To reduce the ripples in a rectifier circuit with capacitor filter

\[\left( a \right)\] ${R_L}$ should be increased
$\left( b \right)$ Input frequency should be decreased
$\left( c \right)$ Input frequency should be increased
$\left( d \right)$ Capacitors with high capacitance should be used

Answer 1

Hint: The ripple factor is defined as the ratio of alternating current component to the direct current component in the rectifier output is said to be as the ripple factor. And mathematically it can be represented as $\dfrac{{{I_{a.c}}}}{{{I_{d.c}}}}$ . And by using this we will be able to answer this question.

Complete step by step answer:
We know the ripple factor of a full wave rectifier using capacitor filter is expressed as:
$ \Rightarrow r = \dfrac{1}{{4\sqrt 3 {R_L}C\upsilon }}$
Here, ${R_L}$ is the load resistance, $C$ is the capacitance, and $\upsilon $ is the input frequency.
From the above relation, we can write the relationship of ripple factor with capacitance, input frequency and load resistance, as:
\[ \Rightarrow r \propto \dfrac{1}{{{R_L}C\upsilon }}\]
Therefore, the higher the values of capacitance, input frequency and load resistance, the lower the value of ripple factor.
Hence, to reduce the ripples in a rectifier circuit with capacitor filter ${R_L}$ should be increased, Input frequency should be increased, and Capacitor with high capacitance should be used.

Therefore, the option \[\left( a \right)\] is correct.

Additional Information: Ripple factor of a rectifier $ = \dfrac{{{\text{value}}\;{\text{of}}\;{\text{a}}{\text{.c}}{\text{.}}\;{\text{component}}}}{{{\text{value}}\;{\text{of}}\;{\text{d}}{\text{.c}}{\text{.}}\;{\text{component}}}} = \dfrac{{{I_{a.c.}}}}{{{I_{d.c.}}}} = \dfrac{{{E_{a.c}}}}{{{E_{d.c}}}}$ .

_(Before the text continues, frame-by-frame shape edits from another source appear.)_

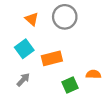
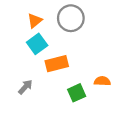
orange triangle: (32, 19) -> (35, 21), turned 40
cyan square: (24, 49) -> (37, 44), moved

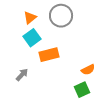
orange semicircle: (102, 81) -> (88, 70), turned 152
green square: (77, 93) -> (82, 90), moved

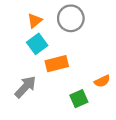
gray arrow: (22, 75) -> (25, 87), size x1.5
green square: (82, 90) -> (79, 99), moved

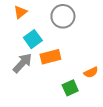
orange triangle: (35, 21) -> (20, 12), moved
gray arrow: (25, 87) -> (22, 63), moved

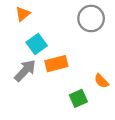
gray circle: (63, 16) -> (91, 19), moved
orange semicircle: (91, 72) -> (101, 81), turned 72

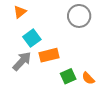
orange semicircle: (101, 81) -> (88, 78), moved
green square: (78, 98) -> (68, 76), moved

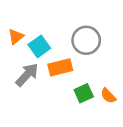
orange triangle: (20, 12) -> (16, 37), moved
gray circle: (79, 16) -> (86, 40), moved

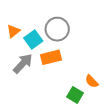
gray circle: (86, 40) -> (57, 29), moved
green square: (84, 93) -> (75, 95), moved, turned -35

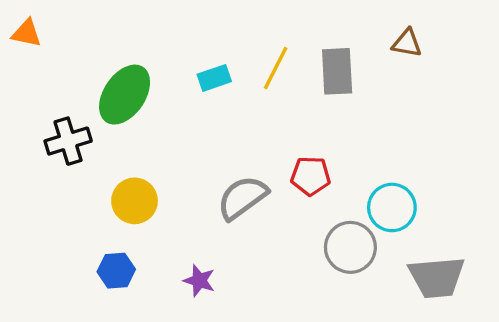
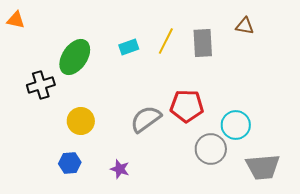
red pentagon: (311, 176) -> (187, 106), size x1.4

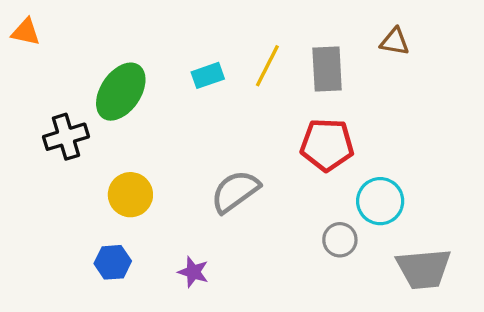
red pentagon: (187, 106) -> (327, 145), moved
gray circle: (211, 149) -> (340, 240), size x0.7

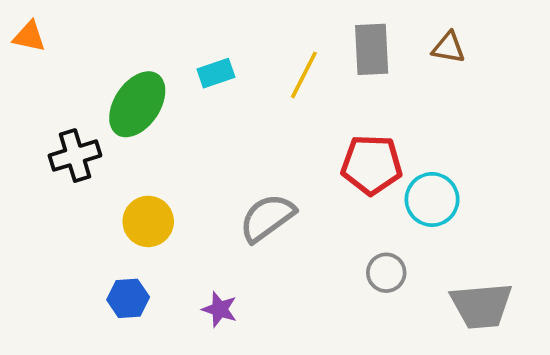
gray rectangle: (327, 69) -> (372, 49), moved
cyan rectangle: (208, 75) -> (216, 73), moved
cyan circle: (380, 201) -> (432, 199), moved

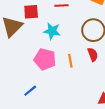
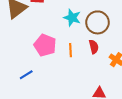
cyan star: (52, 31) -> (72, 18), moved

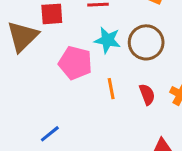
pink pentagon: (45, 45) -> (75, 63), moved
red semicircle: (94, 47) -> (147, 94), moved

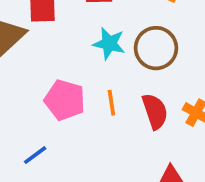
pink pentagon: (75, 63) -> (65, 100), moved
red semicircle: (147, 94) -> (155, 111), size x1.4

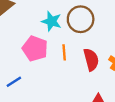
cyan star: (109, 44) -> (52, 21), moved
brown circle: (156, 48) -> (81, 19), moved

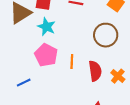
brown circle: (81, 19) -> (106, 35), moved
cyan star: (52, 21) -> (46, 27), moved

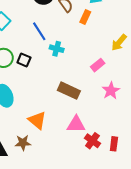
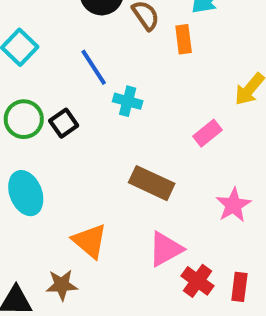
orange rectangle: (85, 17) -> (184, 39), turned -32
black square: (24, 60) -> (64, 123), turned 32
pink star: (111, 91) -> (233, 205), moved
pink triangle: (76, 124) -> (166, 249), turned -30

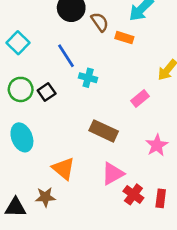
orange rectangle: (184, 39) -> (124, 38), turned -66

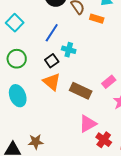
blue line: (66, 56) -> (52, 33), turned 66
black square: (47, 92) -> (52, 61), moved
pink rectangle: (140, 99) -> (109, 82), moved
orange triangle: (63, 169) -> (52, 82), moved

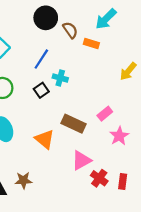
orange triangle: (52, 82) -> (45, 139), moved

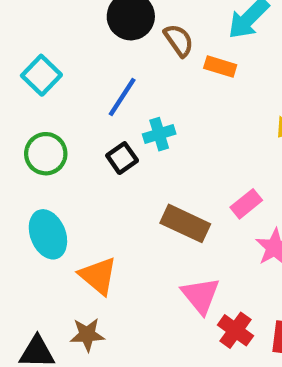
cyan cross: (60, 78) -> (159, 134), turned -32
orange triangle: (45, 139) -> (98, 276), moved
pink triangle: (81, 160) -> (201, 295), turned -40

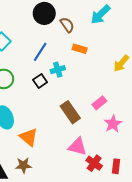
orange rectangle: (220, 66) -> (80, 49), moved
brown rectangle: (185, 223) -> (70, 112), turned 30
pink triangle: (201, 295) -> (78, 147), turned -36

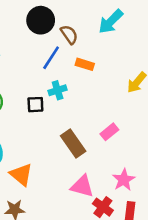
blue line: (40, 52) -> (51, 58), moved
black square: (40, 81) -> (35, 105), turned 32
pink star: (113, 124) -> (124, 180), moved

Note: A single capacitor C of high value of capacitance is connected across the output of the rectifier could serve the purpose of the filter circuit.
The capacitance offers low impedance to the alternating current component $\left( {{X_C} = \dfrac{1}{{2\pi \upsilon C}}} \right)$ and offers infinite impedance to direct current component. Therefore, the alternative current component is bypassed or filtered out. The direct current component is obstructed by the capacitor. It produces a voltage drop across load resistance ${R_L}$ as a filtered direct current output, which is almost equal to direct current voltage. This type of filter is mostly used in supplying power.